§ **WHAT TO WORK ON**
Would you please output only the lines from the one containing "Nos opportunités à" through the end of the entries below, exactly as written?

[Data entries]
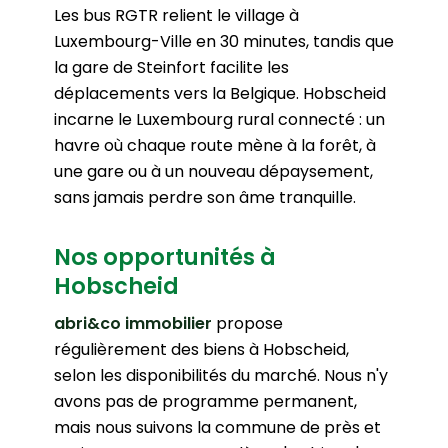
Les bus RGTR relient le village à
Luxembourg-Ville en 30 minutes, tandis que
la gare de Steinfort facilite les
déplacements vers la Belgique. Hobscheid
incarne le Luxembourg rural connecté : un
havre où chaque route mène à la forêt, à
une gare ou à un nouveau dépaysement,
sans jamais perdre son âme tranquille.
Nos opportunités à
Hobscheid
abri&co immobilier
propose
régulièrement des biens à Hobscheid,
selon les disponibilités du marché. Nous n'y
avons pas de programme permanent,
mais nous suivons la commune de près et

§ **THE COMPLETED TASK**
Nos opportunités à
Hobscheid
abri&co immobilier
propose
régulièrement des biens à Hobscheid,
selon les disponibilités du marché. Nous n'y
avons pas de programme permanent,
mais nous suivons la commune de près et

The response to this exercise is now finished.